High-resolution solution structures of oxidized and reduced Escherichia coli thioredoxin

Abstract

Background: Thioredoxin participates in thiol-disulfide exchange reactions and both oxidized thioredoxin (disulfide form) and reduced thioredoxin (dithiol form) are found under physiological conditions. Previous structural studies suggested that the two forms were extremely similar, although significant functional and spectroscopic differences exist. We therefore undertook high-resolution solution structural studies of the two forms of Escherichia coli thioredoxin in order to detect subtle conformational differences.

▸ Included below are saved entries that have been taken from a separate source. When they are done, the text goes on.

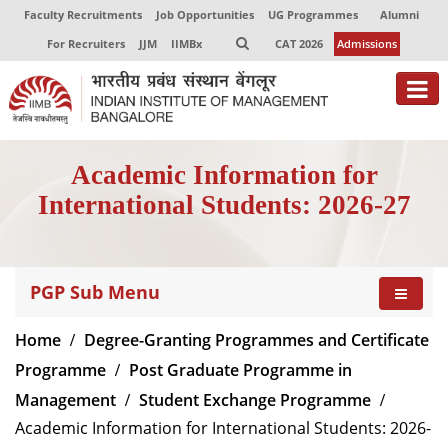
Faculty Recruitments
Job Opportunities
UG Programmes
Alumni
For Recruiters
JJM
IIMBx
CAT 2026
Admissions
About
Academic Information for
Programmes
International Students: 2026-27
Exec Education
Centres of Excellence
PGP Sub Menu
Faculty
Home
Degree-Granting Programmes and Certificate
Director-in-charge
Programme
Post Graduate Programme in
Dean Administration
Management
Student Exchange Programme
Dean Alumni Relations & Development
Academic Information for International Students: 2026-
Dean Faculty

Results: The solution structures of reduced and oxidized thioredoxin are extremely similar. Backbone structure is largely identical in the two forms, with slight differences in the region of the active site, which includes Cys32 and Cys35. The side chain sulfur atom of Cys32 is tilted away from that of Cys35 in the reduced form of the protein to accommodate the increase in S-S distance that occurs upon reduction of the disulfide, but the chi 1 angles of the two cysteines remain the same in the two forms.

Conclusions: Only subtle conformational changes occur upon changing the oxidation state of the active site cysteines, including the positions of some side chains and in hydrogen bonding patterns in the active site region. Functional differences between the two forms are probably therefore related to differences in local conformational flexibility in and near the active site loop.